Banyak yang menilai jika jatuhnya Aguero ditetapkan sebagai pelanggaran, maka jelas permainan akan berubah secara drastis. Namun semua itu tidak terjadi. Justru dari sinilah VAR menciptakan masalah lain. Sepintas VAR seperti tidak menentukan apa-apa.

Dani Alves, sejauh yang terlihat dari gambar di atas, bahwa ia sedang menatap Messi dan lalu Agüero menabraknya. Meski tak satu pun dari para pemain Argentina tampak terganggu dengan itu, tetap saja kejadian tersebut mulai dipersoalkan. Satu-satunya yang mengajukan banding tentang kejadian itu adalah sang pelatih Scaloni.

Lalu, insiden kedua terjadi, dan kali ini lebih dari sekadar kontak ringan. Ketika itu Nicolás Otamendi bergerak ke daerah sudut kiri kotak penalti Brasil, dan seketika Arthur membloknya dengan dorongan bahu. Sekali lagi, pada sudut pertama, sepertinya tidak ada yang patut diperhatikan, namun ketika semakin banyak sudut yang terlihat, semakin jelas bahwa Arthur mengunci bahu dan mendorongnya ke arah Otamendi.

Buah dari keputusan VAR ini kian berubah menjadi subjektif karena harus melihat dengan pasti suatu pelanggaran dari berbagai sudut. Seperti yang sempat terjadi sebelumnya di Piala Dunia Perempuan ketika Inggris mendapat penalti di semifinal, apa yang tampak di VAR tidak seburuk yang terjadi sesungguhnya, dan dari satu sudut saja, pelanggaran yang terjadi bisa terlihat sangat berbeda dari sudut yang lain.
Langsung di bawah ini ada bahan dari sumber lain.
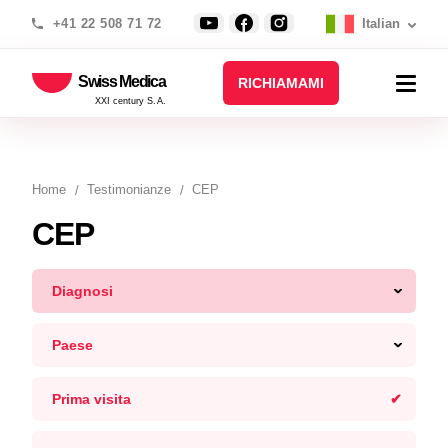
+41 22 508 71 72
Italian
Swiss Medica
RICHIAMAMI
XXI century S.A.
Home
Testimonianze
CEP
CEP
Diagnosi
Paese
Prima visita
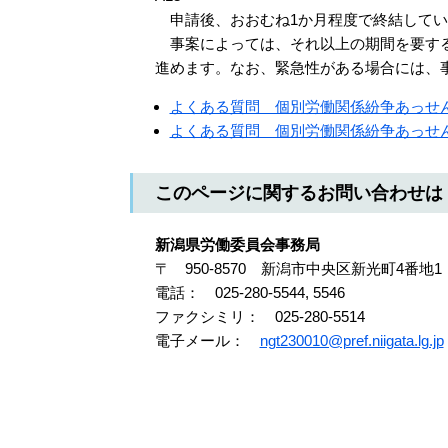
申請後、おおむね1か月程度で終結してい
事案によっては、それ以上の期間を要する
進めます。なお、緊急性がある場合には、
よくある質問 個別労働関係紛争あっせ
よくある質問 個別労働関係紛争あっせ
このページに関するお問い合わせは
新潟県労働委員会事務局
〒 950-8570 新潟市中央区新光町4番地1
電話： 025-280-5544, 5546
ファクシミリ： 025-280-5514
電子メール：
ngt230010@pref.niigata.lg.jp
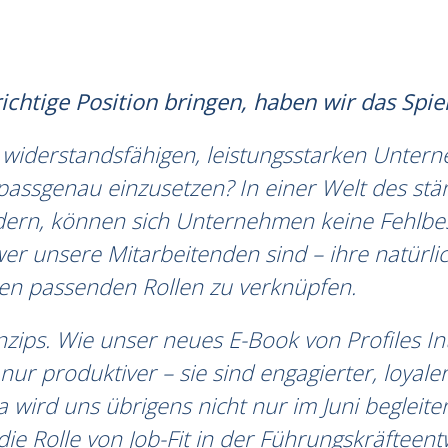
richtige Position bringen, haben wir das Spi
iderstandsfähigen, leistungsstarken Unterne
 passgenau einzusetzen? In einer Welt des stä
ern, können sich Unternehmen keine Fehlbese
wer unsere Mitarbeitenden sind – ihre natürlic
 den passenden Rollen zu verknüpfen.
nzips. Wie unser neues E-Book von Profiles Int
t nur produktiver – sie sind engagierter, loy
ird uns übrigens nicht nur im Juni begleiten
die Rolle von Job-Fit in der Führungskräftee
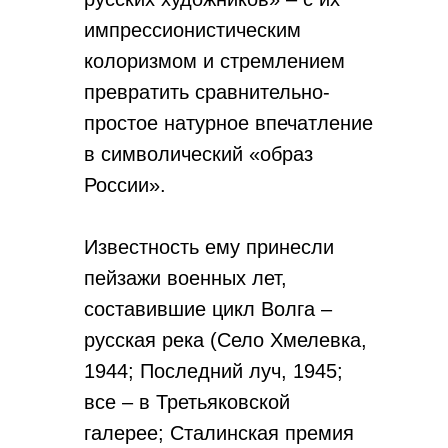
импрессионистическим
колоризмом и стремлением
превратить сравнительно-
простое натурное впечатление
в символический «образ
России».
Известность ему принесли
пейзажи военных лет,
составившие цикл Волга –
русская река (Село Хмелевка,
1944; Последний луч, 1945;
все – в Третьяковской
галерее; Сталинская премия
Maka pertanyaannya sekarang, apakah hal semacam itu bisa dikategorikan sebagai standar sebuah pelangaran? Ini adalah hasil lain dari VAR, yang memang tidak ada seorang pun dapat mempercayai mata mereka meski sudah menonton rekaman VAR berkali-kali. VAR hanya menghasilkan sudut pandang tentang pelanggaran secara subjektif, dan wajar bila hasilnya akan selalu berbeda di mata banyak orang, termasuk wasit.
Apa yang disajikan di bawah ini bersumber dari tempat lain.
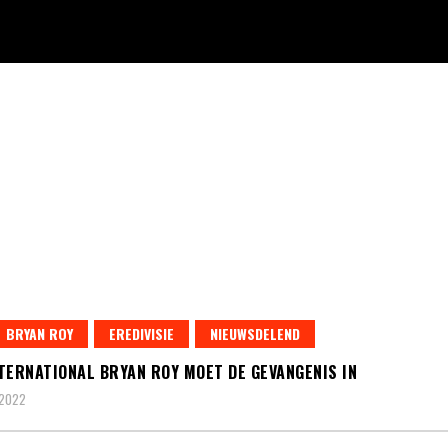
BRYAN ROY
EREDIVISIE
NIEUWSDELEND
TERNATIONAL BRYAN ROY MOET DE GEVANGENIS IN
 2022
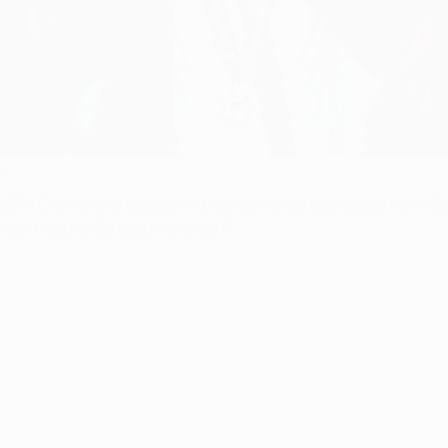
do
la UEFA Champions League
, el presidente del club Josep Maria
s, hasta el 30 de junio de 2017.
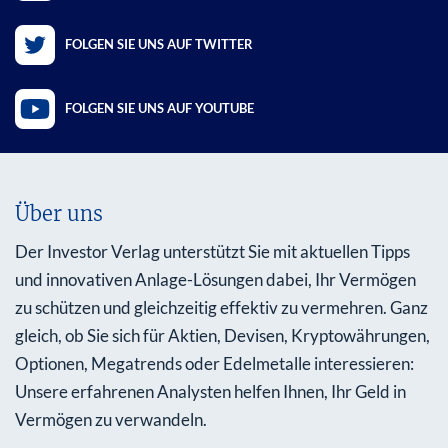
FOLGEN SIE UNS AUF TWITTER
FOLGEN SIE UNS AUF YOUTUBE
Über uns
Der Investor Verlag unterstützt Sie mit aktuellen Tipps
und innovativen Anlage-Lösungen dabei, Ihr Vermögen
zu schützen und gleichzeitig effektiv zu vermehren. Ganz
gleich, ob Sie sich für Aktien, Devisen, Kryptowährungen,
Optionen, Megatrends oder Edelmetalle interessieren:
Unsere erfahrenen Analysten helfen Ihnen, Ihr Geld in
Vermögen zu verwandeln.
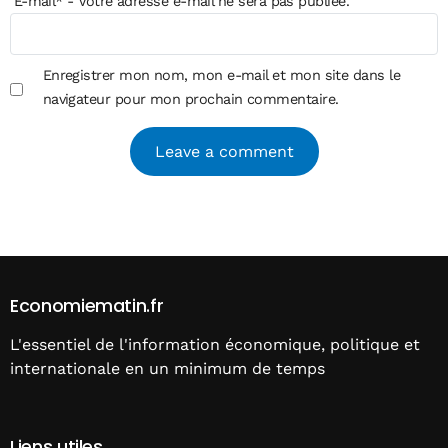
E-mail
*
- Votre adresse e-mail ne sera pas publiée.
Enregistrer mon nom, mon e-mail et mon site dans le
navigateur pour mon prochain commentaire.
Alternative:
Economiematin.fr
L'essentiel de l'information économique, politique et
internationale en un minimum de temps
Liens utiles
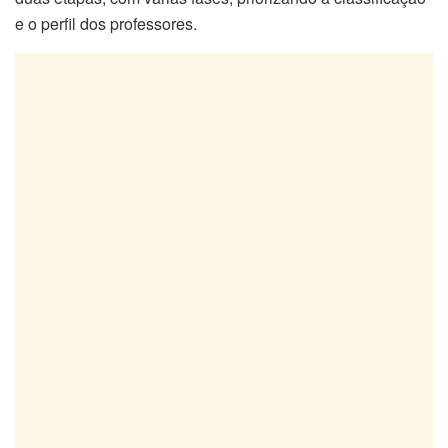
e o perfil dos professores.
Para pemain, wasit, dan suporter sebelumnya sudah punya sebuah “stigma” bahwa sesuatu yang “hanya terlihat seperti pelanggaran” adalah bukan pelanggaran. Bahkan, dengan adanya VAR stigma itu bisa jauh lebih buruk lagi. Beberapa hal atau insiden dalam kotak penalti akan terus-menerus diperiksa guna memastikan apakah itu “terlihat seperti pelanggaran” atau bukan. Tujuannya hanya satu, yaitu; menciptakan keputusan yang tepat.
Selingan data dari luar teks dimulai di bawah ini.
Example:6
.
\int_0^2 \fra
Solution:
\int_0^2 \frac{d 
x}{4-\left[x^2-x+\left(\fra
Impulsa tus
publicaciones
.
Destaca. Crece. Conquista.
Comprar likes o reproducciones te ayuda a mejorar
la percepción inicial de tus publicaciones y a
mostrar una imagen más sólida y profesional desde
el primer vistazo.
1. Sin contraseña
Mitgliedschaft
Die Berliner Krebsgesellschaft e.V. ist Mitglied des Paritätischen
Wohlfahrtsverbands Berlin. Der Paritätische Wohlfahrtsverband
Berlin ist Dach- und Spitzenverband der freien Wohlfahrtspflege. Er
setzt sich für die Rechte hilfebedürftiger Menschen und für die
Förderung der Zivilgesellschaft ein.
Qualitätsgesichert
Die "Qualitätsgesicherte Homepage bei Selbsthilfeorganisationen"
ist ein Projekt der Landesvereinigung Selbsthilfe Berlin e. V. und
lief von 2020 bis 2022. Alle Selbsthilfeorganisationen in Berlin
Maka sekali lagi, VAR hanya akan menghasilkan keputusan yang subjektif. Hal seperti ini tampaknya harus segera diperbaiki, atau bahkan dihilangkan saja guna menghasilkan “euforia” sepakbola yang sesungguhnya. VAR hanya akan mengurangi keseruan, dan semestinya keseruan sepakbola juga tidak bisa diganggu dengan apapun, termasuk oleh teknologi (VAR).